In 1987, the FDA banned farmers from selling raw milk and other unpasteurized dairy products across state lines. To the chagrin of those who prefer these creamy unpasteurized products, this included raw butter.
Before milk can be sold to consumers in many states, dairy farmers are required to send it to processors to be pasteurized—a process which involves heating it above a certain temperature to kill harmful microorganisms. This practice started to become more common for commercially sold dairy products in the US in the early 1900s, after it became clear that raw milk was carrying pathogens that were making people sick. Milk was one of the earliest foods governments started regulating to require pasteurization.
Some states, such as California, have allowed producers to sell raw milk and unpasteurized butter, but selling to residents of neighboring states hasn’t been possible due to the FDA’s prohibition. A group of raw butter producers, and a non-profit that represents them called the Farm-to-Consumer Legal Defense Fund (FTCLDF), are now hoping to change that by suing the FDA.
Around four years ago, the group filed a citizen petition with the FDA calling for it to allow the interstate sale of unpasteurized butter.

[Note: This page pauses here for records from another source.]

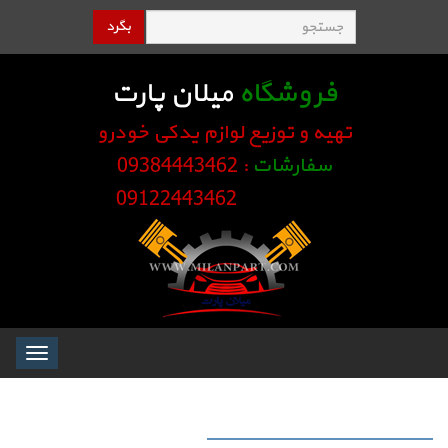
بگرد
فروشگاه
میلان پارت
تهیه و توزیع لوازم یدکی خودرو
سفارشات
: 09384443462
09122443462
Toggle
igation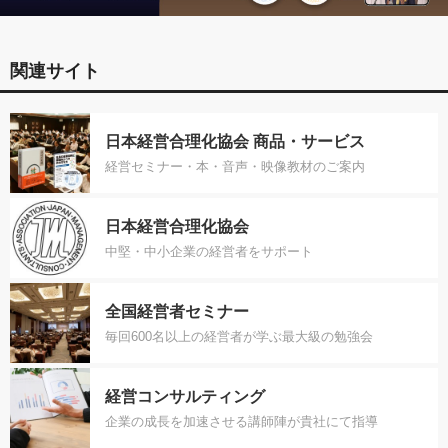
関連サイト
日本経営合理化協会 商品・サービス
経営セミナー・本・音声・映像教材のご案内
日本経営合理化協会
中堅・中小企業の経営者をサポート
全国経営者セミナー
毎回600名以上の経営者が学ぶ最大級の勉強会
経営コンサルティング
企業の成長を加速させる講師陣が貴社にて指導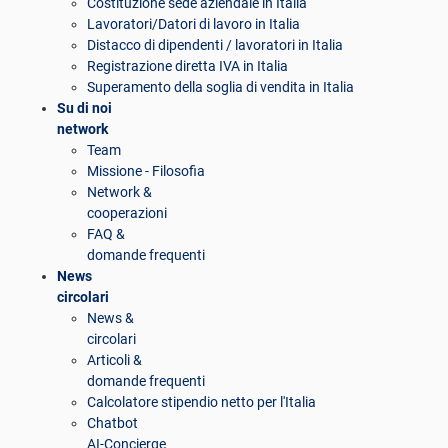
Costituzione sede aziendale in Italia
Lavoratori/Datori di lavoro in Italia
Distacco di dipendenti / lavoratori in Italia
Registrazione diretta IVA in Italia
Superamento della soglia di vendita in Italia
Su di noi
network
Team
Missione - Filosofia
Network &
cooperazioni
FAQ &
domande frequenti
News
circolari
News &
circolari
Articoli &
domande frequenti
Calcolatore stipendio netto per l'Italia
Chatbot
AI-Concierge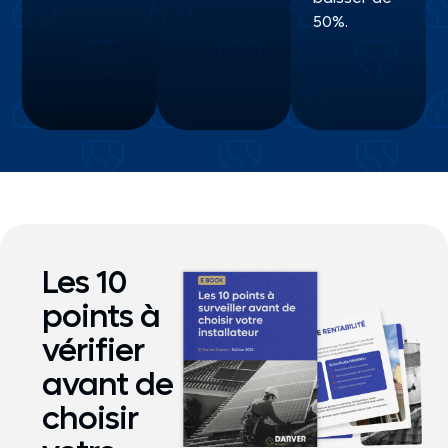
50%.
Les 10
points à
vérifier
avant de
choisir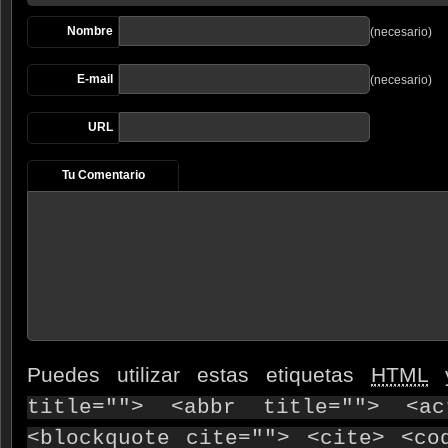
Nombre
(necesario)
E-mail
(necesario)
URL
Tu Comentario
Puedes utilizar estas etiquetas
HTML
y
title=""> <abbr title=""> <ac
<blockquote cite=""> <cite> <co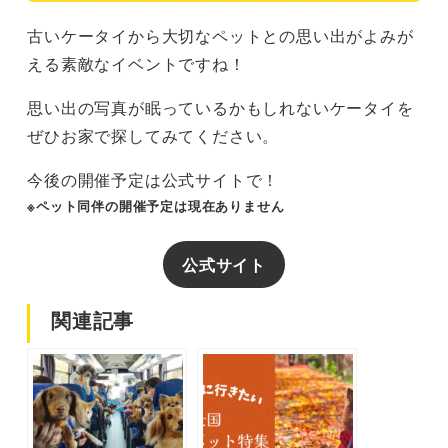
古いケータイから大切なペットとの思い出がよみが
える素敵なイベントですね！
思い出の写真が眠っているかもしれないケータイを
ぜひお家で探してみてください。
今後の開催予定は公式サイトで！
※ペット同伴の開催予定は現在ありません
公式サイト
関連記事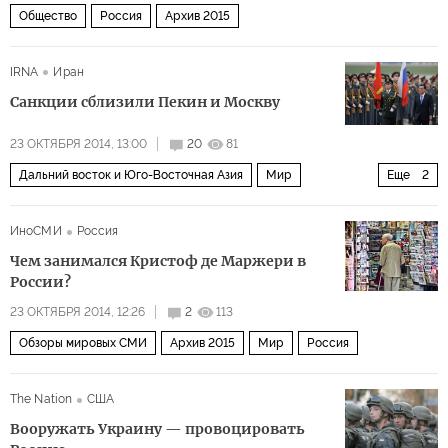
Общество
Россия
Архив 2015
IRNA
Иран
Санкции сблизили Пекин и Москву
23 ОКТЯБРЯ 2014, 13:00
20
81
Дальний восток и Юго-Восточная Азия
Мир
Еще
2
Архив 2015
Саммит АТЭС
ИноСМИ
Россия
Чем занимался Кристоф де Маржери в
России?
23 ОКТЯБРЯ 2014, 12:26
2
113
Обзоры мировых СМИ
Архив 2015
Мир
Россия
The Nation
США
Вооружать Украину — провоцировать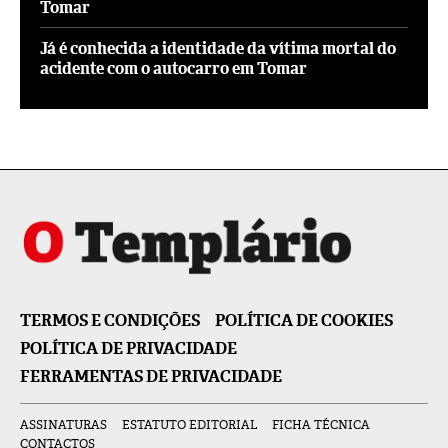
Tomar
Já é conhecida a identidade da vítima mortal do
acidente com o autocarro em Tomar
TERMOS E CONDIÇÕES
POLÍTICA DE COOKIES
POLÍTICA DE PRIVACIDADE
FERRAMENTAS DE PRIVACIDADE
ASSINATURAS
ESTATUTO EDITORIAL
FICHA TÉCNICA
CONTACTOS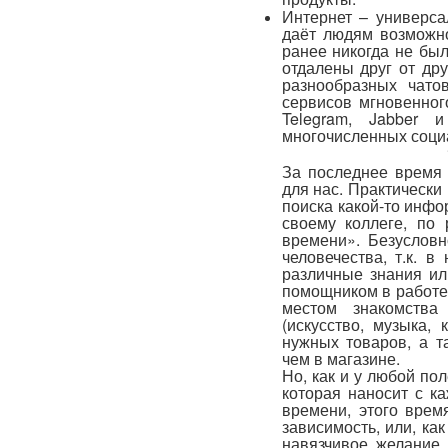
Интернет – универса
даёт людям возможно
ранее никогда не бы
отдалены друг от др
разнообразных чато
сервисов мгновенног
Telegram, Jabber 
многочисленных соци
За последнее время 
для нас. Практически 
поиска какой-то инфо
своему коллеге, по 
времени». Безусловн
человечества, т.к. в
различные знания ил
помощником в работе,
местом знакомств
(искусство, музыка, 
нужных товаров, а т
чем в магазине.
Но, как и у любой пол
которая наносит с к
времени, этого врем
зависимость, или, ка
навязчивое желание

The FDA eventually rejected the petition, and the lawsuit ensued.
The FDA’s ban affects all “milk products” and the group wants to change that definition so that butter isn’t included. The heart of their argument holds that raw butter should be treated differently from unpasteurized milk, as it isn’t as dangerous. And if the FDA refuses to ban other foods that cause disease outbreaks, they ask why raw butter should be treated any differently.
“It’s very illegitimate to lump raw butter into the raw milk category,” says Mark McAfee, the founder of Organic Pastures Dairy Company, a California-based creamery that sells raw butter and is suing the FDA along with the FTCLDF.
Raw butter advocates contend that raw butter doesn’t have the moisture, pH or other conditions pathogens need to thrive, unlike raw milk when not produced properly. A 2019 study conducted by Belgian researchers, found that the risk of Listeria monocytogenes growing in raw butter is low if the pH dips below a certain level 10 hours into the production process. The FDA disputes this, saying the science doesn’t support the idea that harmful bacteria can’t grow in raw butter.
In recent decades, there have also been very few reported instances of food borne illness from eating raw butter, but FDA officials claim this is likely the result of its interstate prohibition.
Unpasteurized dairy producers also claim that raw butter contains bacteria and enzymes that have health benefits and outweigh the risks. Food safety experts, however, are not convinced by this argument. Donald Schaffner, a food microbiologist at Rutgers University, says that the research conducted on the health benefits of raw butter is not as clear cut as the work that has been done on the risks of consuming it. He adds that the science of risk hasn’t changed, and that a variety of microorganisms can still find their way into these products, such as Salmonella and E. coli.
Cultured butter may be lower risk, he says, as its aging process leads to the death of more pathogens, but other unpasteurized butter products contain the same risks as raw milk.
“It’s no safer than raw milk,” he says.
Food safety experts say it is unlikely the FDA will budge from its position given that officials are very firm in their beliefs that unpasteurised dairy products pose a risk to the American public. While states might continue to be more liberal in allowing the sale of these products within their borders, McAfee won’t take no from the federal government as an answer.
He says he’s willing to appeal the case all the way up to the Supreme Court if he has to.